The team reportedly scanned over eight million artifacts in the most common open-source software registries, including npm, PyPI, RubyGems, and DockerHub, to find and verify leaked API tokens.

In the case of npm and PyPI packages, the scan also included multiple versions of the same package to try and find tokens that were once available but removed later.

The scan results showed that Amazon Web Services (AWS), Google Cloud Platform (GCP) and Telegram API tokens were the most leaked tokens. At the same time, the figures showed Amazon developers revoked 53% of all inactive tokens, while GCP only revoked 27%.

“Although the initial goal of their research was to find and fix false positives, the research team uncovered more active secrets than expected, which prompted the detailed analysis,” JFrog wrote in a report shared with Infosecurity.
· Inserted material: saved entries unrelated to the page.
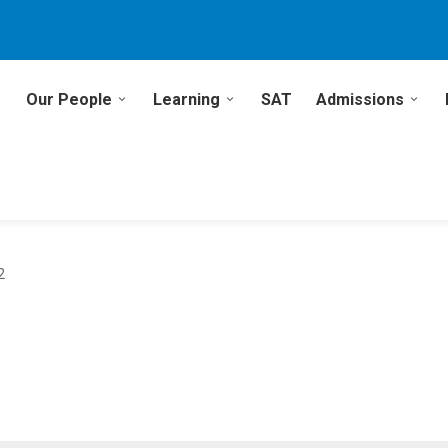
Our People
Learning
SAT
Admissions
2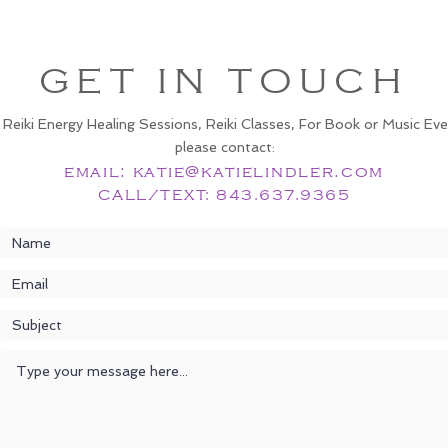
GET IN TOUCH
 Reiki Energy Healing Sessions, Reiki Classes, For Book or Music Eve
please contact:
email:
katie@katielindler.com
CALL/TEXT: 843.637.9365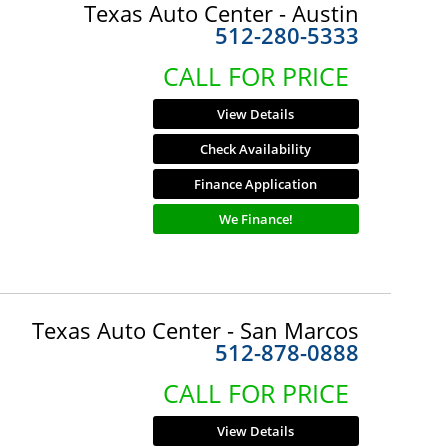
Texas Auto Center - Austin
512-280-5333
CALL FOR PRICE
View Details
Check Availability
Finance Application
We Finance!
Texas Auto Center - San Marcos
512-878-0888
CALL FOR PRICE
View Details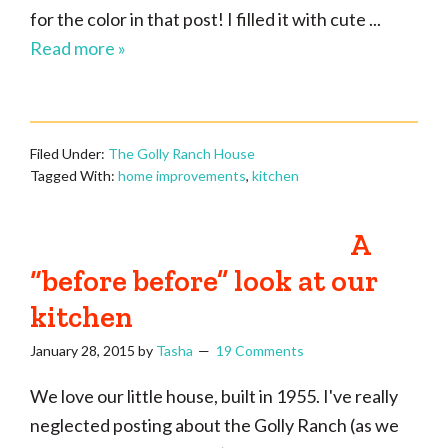
for the color in that post! I filled it with cute ...
Read more »
Filed Under:
The Golly Ranch House
Tagged With:
home improvements
,
kitchen
A
“before before” look at our
kitchen
January 28, 2015
by
Tasha
19 Comments
We love our little house, built in 1955. I've really
neglected posting about the Golly Ranch (as we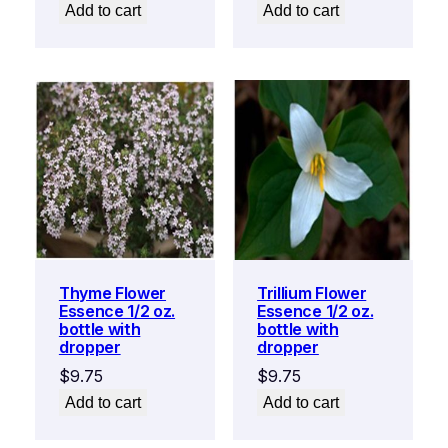
Add to cart
Add to cart
Thyme Flower
Trillium Flower
Essence 1/2 oz.
Essence 1/2 oz.
bottle with
bottle with
dropper
dropper
$
9.75
$
9.75
Add to cart
Add to cart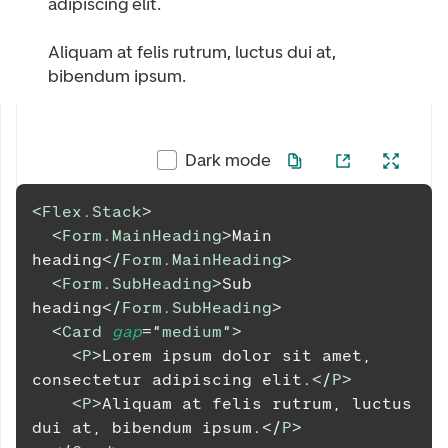
adipiscing elit.
Aliquam at felis rutrum, luctus dui at,
bibendum ipsum.
Dark mode
<
Flex.Stack
>
<
Form.MainHeading
>
Main 
heading
</
Form.MainHeading
>
<
Form.SubHeading
>
Sub 
heading
</
Form.SubHeading
>
<
Card
gap
=
"
medium
"
>
<
P
>
Lorem ipsum dolor sit amet, 
consectetur adipiscing elit.
</
P
>
<
P
>
Aliquam at felis rutrum, luctus 
dui at, bibendum ipsum.
</
P
>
“To complete the analysis, the team privately disclosed all leaked secrets to their respective code owners (ones who could be identified), offering them a chance to replace or revoke the secrets as needed.”

Regarding what secrets had been disclosed, JFrog mentioned the list included plaintext API keys, credentials, expired certificates and passwords.

More information about the API tokens exposed by JFrog can be found on the company’s website. The technical write-up comes months after CloudSEK discovered over 3200 mobile apps were leaking Twitter API keys.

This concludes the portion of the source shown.